I laughed when I saw the math. "Oh no! Word problems! They're following me from school!"


----------



## canadaclub (Oct 19, 2006)

I remember reading about this in a prior thread, the answer was never told, but the concensus was that it goes against fire code. Worth a call to the town hall though.

lmao @ yoyi...you promised no more drinking when you post!:laughing:


----------



## Yoyizit (Jul 11, 2008)

When I wrote that post my BAC was 0.0%. :thumbsup:

Test the chute with some representative items of clothing at a representative slope. 

Hopefully 100% of the items accelerate down the pipe. If not you may have to make a slippery, weighted, full-width plate that flushes out the chute every laundry day.


----------



## Scuba_Dave (Jan 16, 2009)

Check local codes



> Although a chute's design depends on the house, Tom recommends an elevated door to prevent kids from accidentally falling down the chute. State building codes might regulate size, placement and design, and sometimes require a trapdoor to prevent fires from traveling up a chute. Dan Priest of the National Association of Home Builders suggests contacting local building officials to get the code information "straight from the horse's mouth with the most recent amendments."


----------



## Gary in WA (Mar 11, 2009)

Good advice. I believe they require self-closing doors.
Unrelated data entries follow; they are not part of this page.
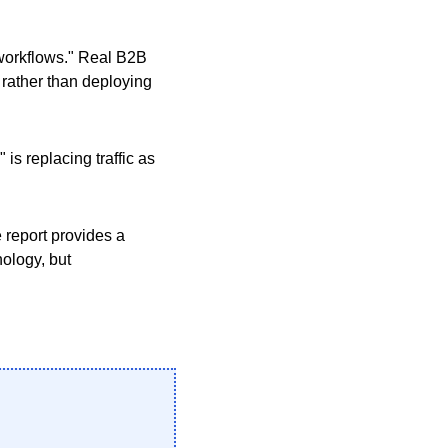
g workflows." Real B2B
 rather than deploying
s replacing traffic as
 report provides a
nology, but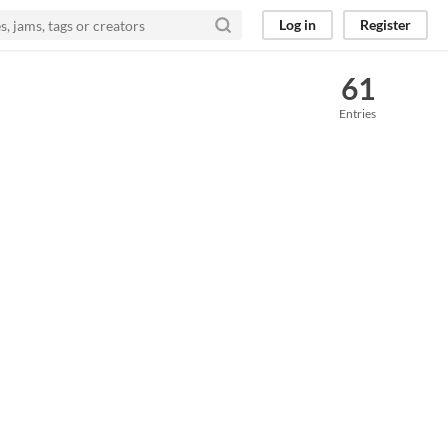
Log in
Register
61
Entries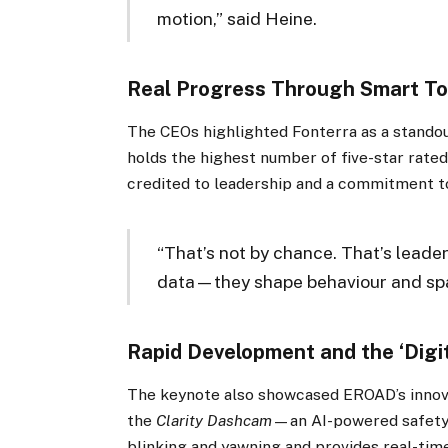
motion,” said Heine.
Real Progress Through Smart To
The CEOs highlighted Fonterra as a standou
holds the highest number of five-star rat
credited to leadership and a commitment to
“That’s not by chance. That’s leader
data—they shape behaviour and spa
Rapid Development and the ‘Digit
The keynote also showcased EROAD’s innova
the
Clarity Dashcam
—an AI-powered safety t
blinking and yawning and provides real-time 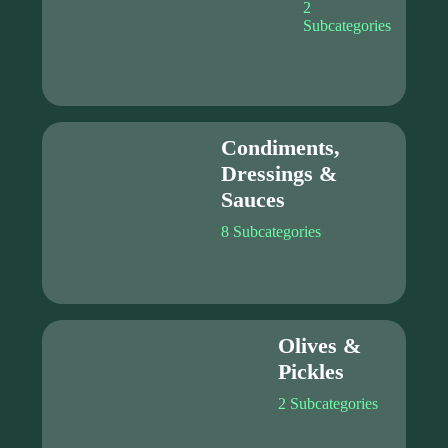
2
Subcategories
Condiments,
Dressings &
Sauces
8 Subcategories
Olives &
Pickles
2 Subcategories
I had one I would jump/fall down (one floor) while escaping from my older sister in pursuit. We also used it for clothes.... quite handy.

Be safe, Gary


----------



## Yoyizit (Jul 11, 2008)

This book
http://www.amazon.com/Mechanical-En...ual-Exam/dp/1591260493/ref=dp_cp_ob_b_title_1
has a whole chapter on methods for moving materials from one place to another, like in factories.
This sloping chute might prove to be pretty challenging.


----------



## tpolk (Nov 7, 2009)

melamine...very slick


----------



## Yoyizit (Jul 11, 2008)

GBR in WA said:


> while escaping from my older sister in pursuit.


That's sorta' what Bridget Fonda did in
http://www.imdb.com/title/tt0107843/


----------



## Fox (Mar 1, 2010)

I'm starting to think angling it at all might be a bit daft, depending on the angle.

I doubt it's of great concern if there is a 1 sq. ft. box in the back of the closet, even if it isn't centered.

Trying to get a friend of mine to speak to a local contractor who will know the codes. Self-closing doors are definitely going to be required.

I'll have to measure just how much of an angle it would be.


----------